先週末の「安倍首相の辞意表明」に端を発した「日本の政治不安」も、足もとは小康。前述したように、選挙戦は事実上の三つ巴となった感を否めず、しばらくは情勢を見極める展開となりそうだ。そうしたなか、注視されているのは週末の米雇用統計発表をにらんでのファンダメンタルズ要因と、米国や周辺国との緊張状態が続く「中国情勢」になる。また、月替わりしたことでの需給要因の変化などを気にする声も一部で聞かれていたようだ。

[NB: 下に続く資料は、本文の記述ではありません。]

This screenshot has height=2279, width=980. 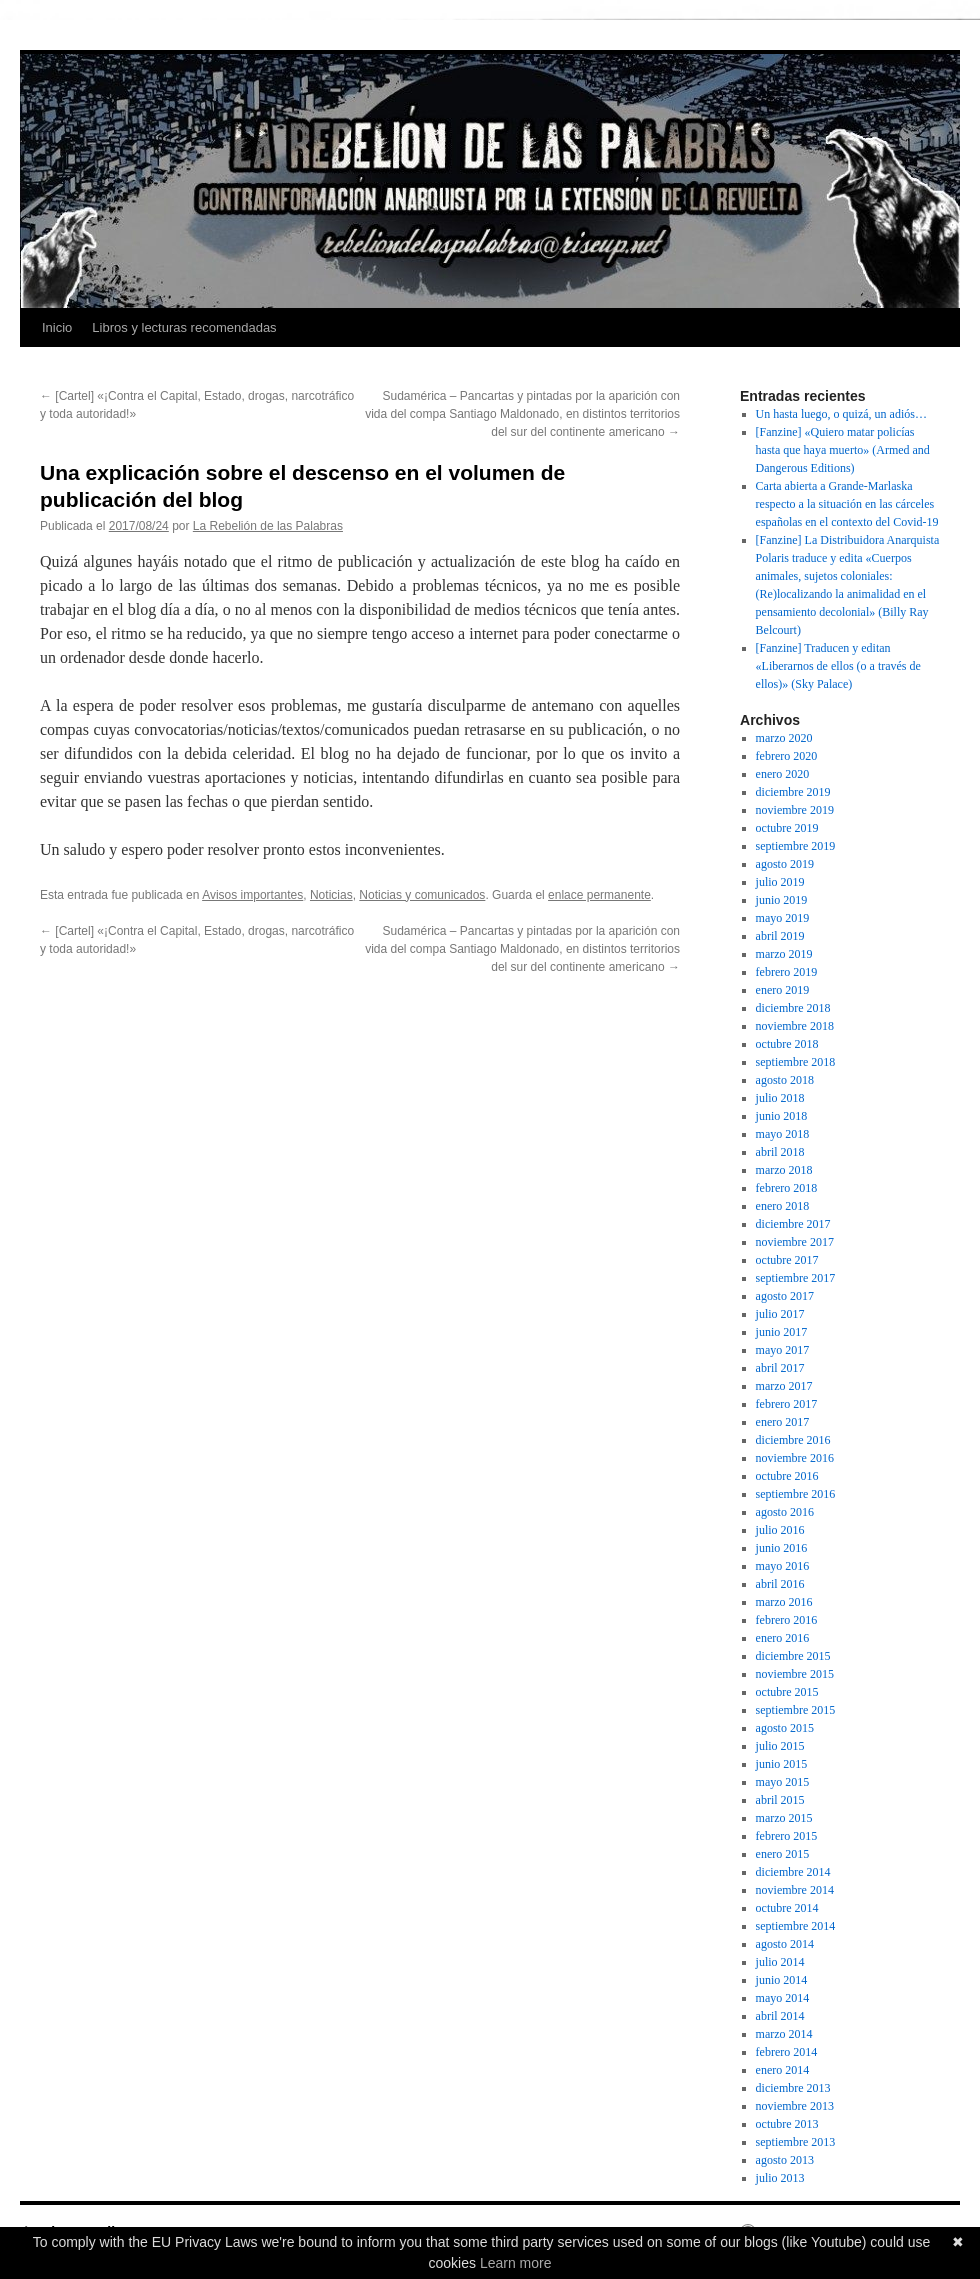 I want to click on enlace permanente, so click(x=599, y=895).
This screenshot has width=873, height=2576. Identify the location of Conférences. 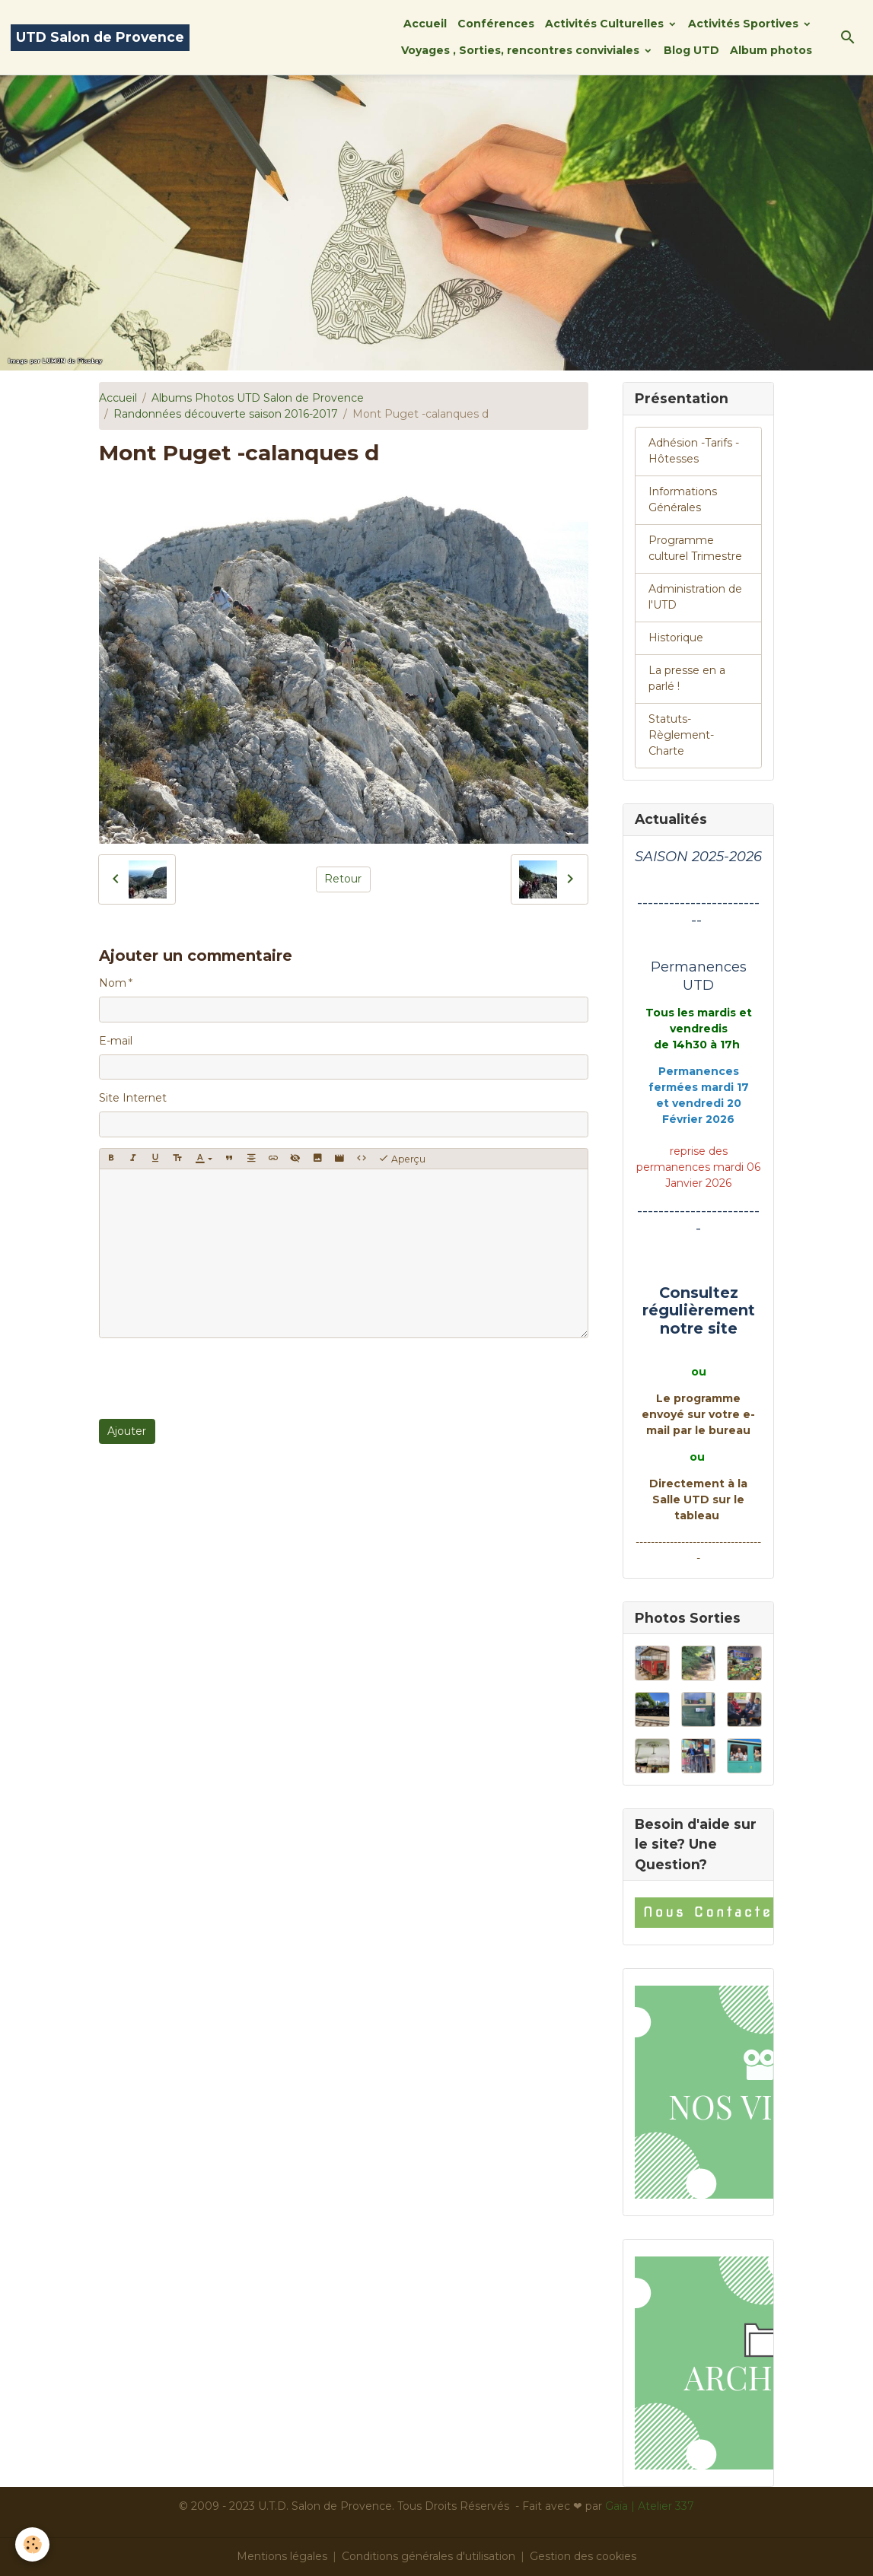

材料的に見た場合、「米中の対立」やそれだけにとどまらない「中国情勢」、「北朝鮮情勢」、「英国情勢」、「イラン情勢」、「新型コロナウイルスとワクチン開発」、「米大統領選」など注目要因は依然として目白押し。それらに加え、ここにきて「安倍首相辞任とその後継者人事」と「ベラルーシ情勢」も新規要因として注目を集めはじめている。また、為替市場における具体的な動きとして警戒されているのは、ドル/円よりも、再び年初来高値を更新してきたユーロ/ドルの動きか。先日までの保ち合いを上放れしてきた感があり、今度こそ1.20ドル突破を試すといった期待含みの声も聞かれていた。

テクニカルに見た場合、8月のドル/円相場は昨日レポートしたように、月間レンジが105.10-107.05円という2円未満にとどまり、「今年一番の月間最小変動幅」を記録した。本日からの9月相場で、その巻き返しが図れるか否か、十分に注意を払いたい。なお、ドル/円単体で見た際には大きな変動を予想しにくいが、ユーロ/ドルの上昇にともない、ドル/円もドル安に振れるといった見方をする向きもあるようだ。

本日、8月の製造業PMI確報や同ISM製造業景況指数といった米経済指標の発表が予定されている。先週に続き、昨日発表された米経済指標も好数字だっただけに、本日の指標についても期待感が強くなっているという。
また、それとは別に、ブレイナードFRB理事によるバーチャル討論会に参加などにも一応要注意。

そんな本日欧米時間のドル/円予想レンジは105.20-106.20円。昨日そして本日もドルの上昇が阻まれた106.05-10円が最初の抵抗。近くには移動平均の21日線も位置している。上抜ければ106.30円前後、106.50-55円などがターゲットに。
対するドル安・円高方向は、本日東京安値に当たる105.60円レベルの攻防にまずは注視。しっかり割り込むと、先週末安値105.20円や8月安値105.10円などが意識されそうだ。